In this study, we found that the strong adhesions of the residual pterygium tissue could be released easily from the corneal surface and establish a clear separation plane between the pterygium and the underlying cornea in all eyes of the study group.Moreover, sponges are common and cheap in hospitals. According to our results, there was a significant statistical difference in the mean healing time of the corneal epithelium. This may be due to the mild degeneration of corneal surface tissue cells caused by our proposed technique, which did not result in prolonged postoperative corneal epithelial healing time. At the same time, some studies on the effect of dilute ethanol on corneal wound healing have suggested that ethanol treatment induces the expression of many growth factors and has some positive effect on corneal wound healing[21,24-25]. Besides, the mechanical force of excision of residual pterygium in the control group may have caused greater damage to the corneal surface to some extent or left a rough corneal surface, leading to prolonged healing time of corneal epithelium. These may also account for differences in symptom scores between the two groups on the third day after surgery. However, the difference in healing time of the corneal epithelium between the groups has minimum clinical importance, because it may be influenced by other factors, such as the application of corneal bandage lens and eye drops. Based on these results, we can infer that our proposed 20% ethanol method is to form a resection plane between the residual pterygium and cornea. This plane is helpful for blunt dissection and removal of residual pterygium from the cornea, leaving a clear smooth corneal surface. Moreover, the corneal endothelium morphologies turn out to be safe in the two groups during the postoperative follow-up examinations. And there was only one recurrence (2.1%) observed in the third month after the surgery, which is consistent with previous reports[26].

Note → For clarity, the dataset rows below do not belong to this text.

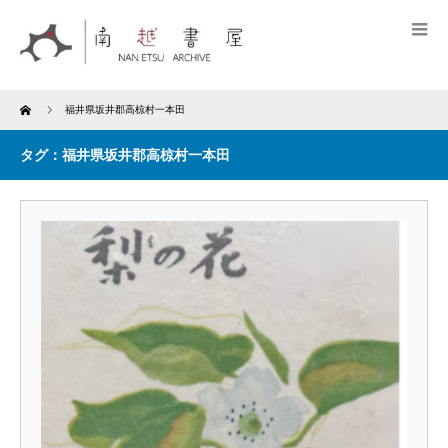
Home
福井県坂井郡高椋村一本田
タグ：福井県坂井郡高椋村一本田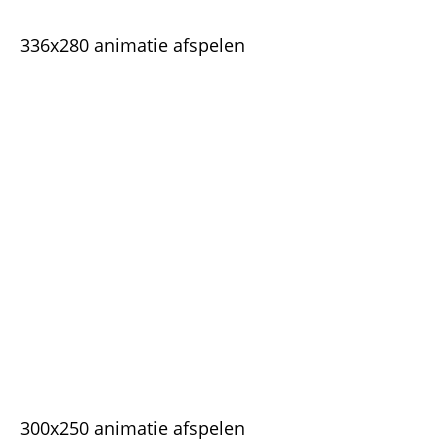
336x280 animatie afspelen
300x250 animatie afspelen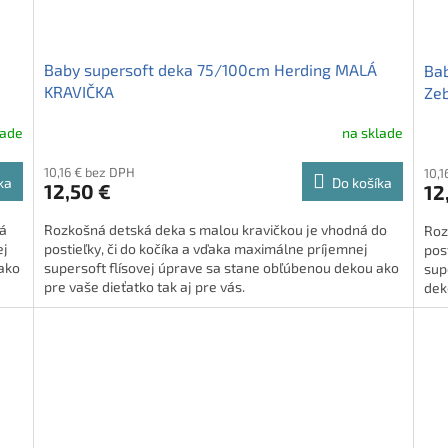
Baby supersoft deka 75/100cm Herding MALÁ
Bab
KRAVIČKA
Ze
lade
na sklade
10,16 € bez DPH
10,1
ka
Do košíka
12,50 €
12
ná
Rozkošná detská deka s malou kravičkou je vhodná do
Roz
ej
postieľky, či do kočíka a vďaka maximálne príjemnej
pos
 ako
supersoft flísovej úprave sa stane obľúbenou dekou ako
sup
pre vaše dieťatko tak aj pre vás.
dek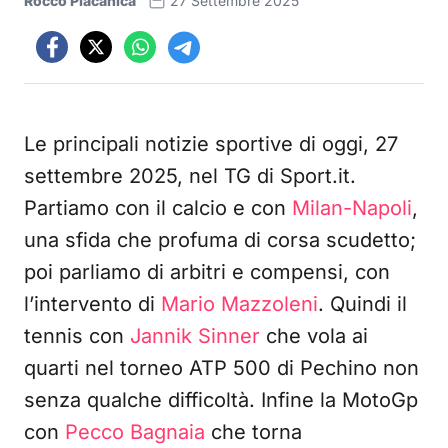
Rocco Placanica
27 Settembre 2025
Le principali notizie sportive di oggi, 27
settembre 2025, nel TG di Sport.it.
Partiamo con il calcio e con
Milan-Napoli
,
una sfida che profuma di corsa scudetto;
poi parliamo di arbitri e compensi, con
l’intervento di
Mario Mazzoleni
. Quindi il
tennis con
Jannik Sinner
che vola ai
quarti nel torneo ATP 500 di Pechino non
senza qualche difficoltà. Infine la MotoGp
con
Pecco Bagnaia
che torna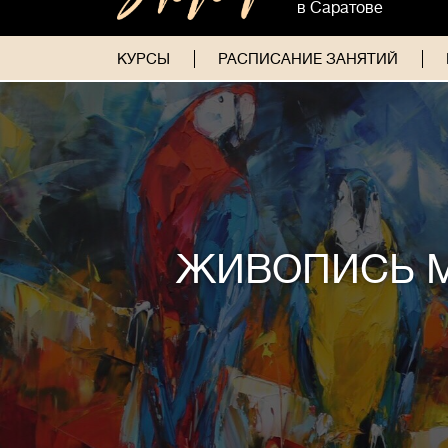
в Саратове
КУРСЫ
РАСПИСАНИЕ ЗАНЯТИЙ
ЖИВОПИСЬ 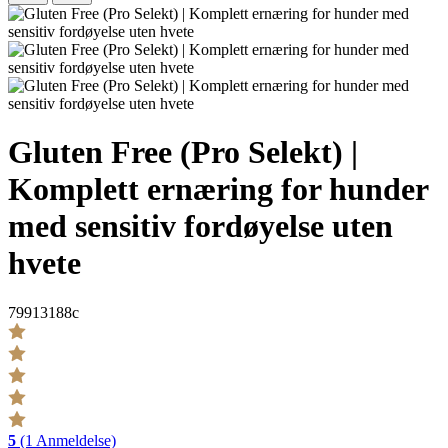
Gluten Free (Pro Selekt) |
Komplett ernæring for hunder
med sensitiv fordøyelse uten
hvete
79913188c
5
(1 Anmeldelse)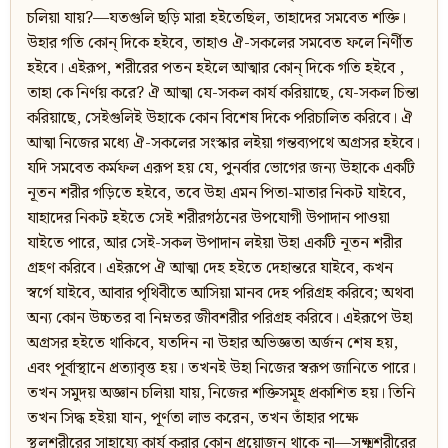
চলিয়া যায়?—যতগুলি ছড়ি মারা হইতেছিল, তাহাদের সমবেত শক্তি।
উহার গতি কোন‍্ দিকে হইবে, তাহাও ঐ-সকলের সমবেত ফলে নির্ণীত
হইবে। এইরূপ, শরীরের পতন হইলে আত্মার কোন‍্ দিকে গতি হইবে ,
তাহা কে নির্ণয় করে? ঐ আত্মা যে-সকল কার্য করিয়াছে, যে-সকল চিন্তা
করিয়াছে, সেইগুলিই উহাকে কোন বিশেষ দিকে পরিচালিত করিবে। ঐ
আত্মা নিজের মধ্যে ঐ-সকলের সংস্কার লইয়া গন্তব্যপথে অগ্রসর হইবে।
যদি সমবেত কর্মফল এরূপ হয় যে, পুনর্বার ভোগের জন্য উহাকে একটি
নূতন শরীর গড়িতে হইবে, তবে উহা এমন পিতা-মাতার নিকট যাইবে,
যাহাদের নিকট হইতে সেই শরীরগঠনের উপযোগী উপাদান পাওয়া
যাইতে পারে, আর সেই-সকল উপাদান লইয়া উহা একটি নূতন শরীর
গ্রহণ করিবে। এইরূপে ঐ আত্মা দেহ হইতে দেহান্তরে যাইবে, কখন
স্বর্গে যাইবে, আবার পৃথিবীতে আসিয়া মানব দেহ পরিগ্রহ করিবে; অথবা
অন্য কোন উচ্চতর বা নিম্নতর জীবশরীর পরিগ্রহ করিবে। এইরূপে উহা
অগ্রসর হইতে থাকিবে, যতদিন না উহার অভিজ্ঞতা অর্জন শেষ হয়,
এবং পূর্বাস্থানে প্রত্যাবৃত্ত হয়। তখনই উহা নিজের স্বরূপ জানিতে পারে।
তখন সমুদয় অজ্ঞান চলিয়া যায়, নিজের শক্তিসমূহ প্রকাশিত হয়। তিনি
তখন সিদ্ধ হইয়া যান, পূর্ণতা লাভ করেন, তখন তাঁহার পক্ষে
স্থূলশরীরের সাহায্যে কার্য করার কোন প্রয়োজন থাকে না—সূক্ষ্মশরীরের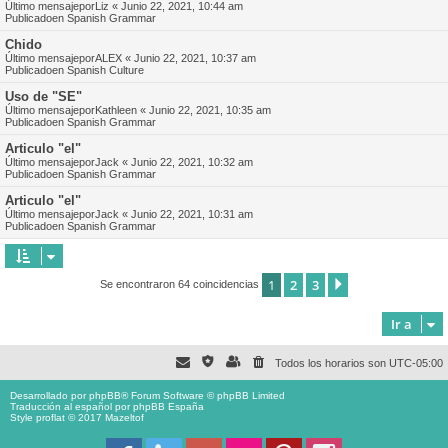
Último mensajepor
Liz
«
Junio 22, 2021, 10:44 am
Publicadoen
Spanish Grammar
Chido
Último mensajepor
ALEX
«
Junio 22, 2021, 10:37 am
Publicadoen
Spanish Culture
Uso de "SE"
Último mensajepor
Kathleen
«
Junio 22, 2021, 10:35 am
Publicadoen
Spanish Grammar
Articulo "el"
Último mensajepor
Jack
«
Junio 22, 2021, 10:32 am
Publicadoen
Spanish Grammar
Articulo "el"
Último mensajepor
Jack
«
Junio 22, 2021, 10:31 am
Publicadoen
Spanish Grammar
1
2
3
Siguiente
Se encontraron 64 coincidencias
Ir a
Todos los horarios son
UTC-05:00
Desarrollado por
phpBB
® Forum Software © phpBB Limited
Traducción al español por
phpBB España
Style proflat © 2017
Mazeltof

The limitation of our study is that the follow up of 3mo is a short period for recurrence. To get a definite conclusion, prospective randomized controlled studies, prospective comparative studies with other techniques, larger sample size and longer follow-up periods are needed. However, under the limitation of our study, using the technique we proposed made consistent results with other studies in the recurrence rates and turns out to be safe.

In conclusion, we proposed a safe, rapid, simple and cheap improved method to remove the firmly adhered residual pterygium easily from the corneal surface and obtain a clear and smooth corneal surface, which is conducive to the recovery of postoperative corneal surface.